* **Data to use**
........
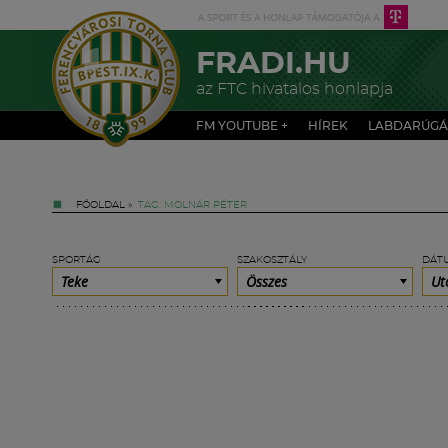
FRADI.HU
az FTC hivatalos honlapja
FM YOUTUBE +
HÍREK
LABDARÚGÁ
FŐOLDAL
»
TAG: MOLNÁR PÉTER
SPORTÁG
SZAKOSZTÁLY
DÁT
Teke
Összes
Ut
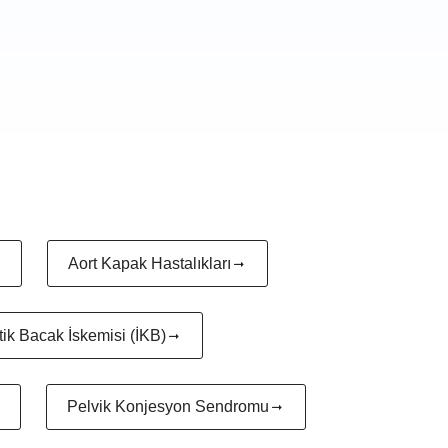
Aort Kapak Hastalıkları
tik Bacak İskemisi (İKB)
Pelvik Konjesyon Sendromu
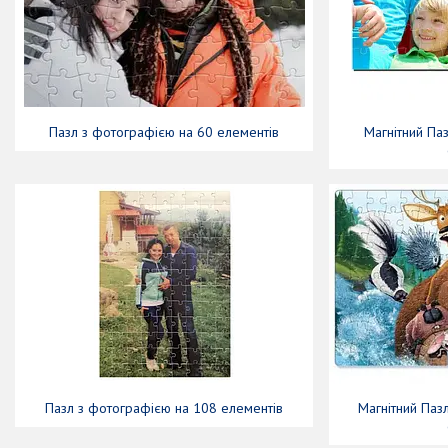
Пазл з фотографією на 60 елементів
Магнітний Па
Пазл з фотографією на 108 елементів
Магнітний Паз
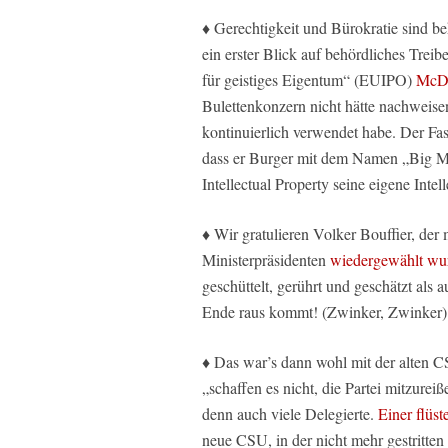
♦ Gerechtigkeit und Bürokratie sind b
ein erster Blick auf behördliches Tre
für geistiges Eigentum“ (EUIPO)
McDo
Bulettenkonzern nicht hätte nachweise
kontinuierlich verwendet habe. Der Fa
dass er Burger mit dem Namen „Big Mac“
Intellectual Property seine eigene Inte
♦ Wir gratulieren Volker Bouffier, der
Ministerpräsidenten
wiedergewählt wu
geschüttelt, gerührt und geschätzt als 
Ende raus kommt! (Zwinker, Zwinker)
♦ Das war’s dann wohl mit der alten C
„schaffen es nicht, die Partei mitzure
denn auch viele Delegierte.
Einer flüs
neue CSU, in der nicht mehr gestritte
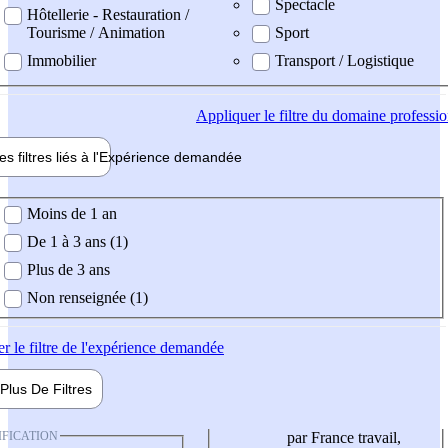
Spectacle
Hôtellerie - Restauration /
Tourisme / Animation
Sport
Immobilier
Transport / Logistique
Appliquer
le filtre du domaine professi
es filtres liés à l'
Expérience
demandée
ience demandée
Moins de 1 an
De 1 à 3 ans (1)
Plus de 3 ans
Non renseignée (1)
er
le filtre de l'expérience demandée
Plus De
Filtres
IFICATION
par France travail,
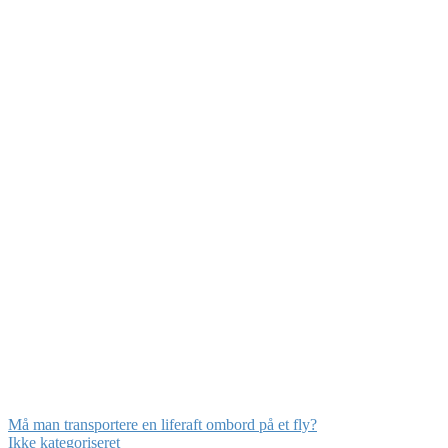
Må man transportere en liferaft ombord på et fly?
Ikke kategoriseret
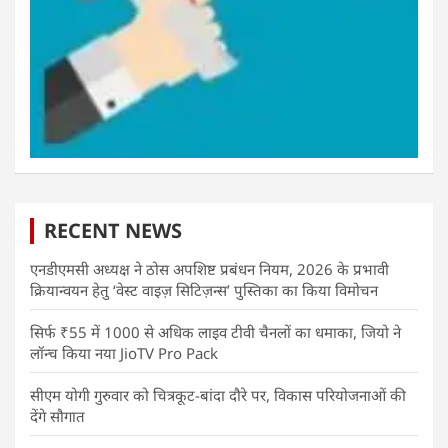
RECENT NEWS
एनडीएमसी अध्यक्ष ने ठोस अपशिष्ट प्रबंधन नियम, 2026 के प्रभावी
क्रियान्वयन हेतु ‘वेस्ट वाइज़ सिटिज़न्स’ पुस्तिका का किया विमोचन
सिर्फ ₹55 में 1000 से अधिक लाइव टीवी चैनलों का धमाका, जियो ने
लॉन्च किया नया JioTV Pro Pack
सीएम योगी गुरुवार को चित्रकूट-बांदा दौरे पर, विकास परियोजनाओं की
देंगे सौगात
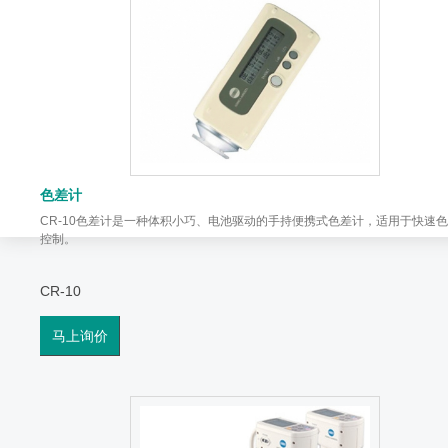
色差计
CR-10色差计是一种体积小巧、电池驱动的手持便携式色差计，适用于快速
控制。
CR-10
马上询价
........
* **Goal of the exercise**
Skip every picture and retype only the lines from the line with "der alten C" through the last line of the listing, both ends included, exactly as they appear.

* **Exercise output**
♦ Das war’s dann wohl mit der alten C
„schaffen es nicht, die Partei mitzure
denn auch viele Delegierte.
Einer flüs
neue CSU, in der nicht mehr gestritte
Spectacle
Hôtellerie - Restauration /
Tourisme / Animation
Sport
Immobilier
Transport / Logistique
Appliquer
le filtre du domaine professi
es filtres liés à l'
Expérience
demandée
ience demandée
Moins de 1 an
De 1 à 3 ans (1)
Plus de 3 ans
Non renseignée (1)
er
le filtre de l'expérience demandée
Plus De
Filtres
IFICATION
par France travail,
Må man transportere en liferaft ombord på et fly?
Ikke kategoriseret
RECENT NEWS
एनडीएमसी अध्यक्ष ने ठोस अपशिष्ट प्रबंधन नियम, 2026 के प्रभावी
क्रियान्वयन हेतु ‘वेस्ट वाइज़ सिटिज़न्स’ पुस्तिका का किया विमोचन
सिर्फ ₹55 में 1000 से अधिक लाइव टीवी चैनलों का धमाका, जियो ने
लॉन्च किया नया JioTV Pro Pack
सीएम योगी गुरुवार को चित्रकूट-बांदा दौरे पर, विकास परियोजनाओं की
देंगे सौगात
色差计
CR-10色差计是一种体积小巧、电池驱动的手持便携式色差计，适用于快速
控制。
CR-10
马上询价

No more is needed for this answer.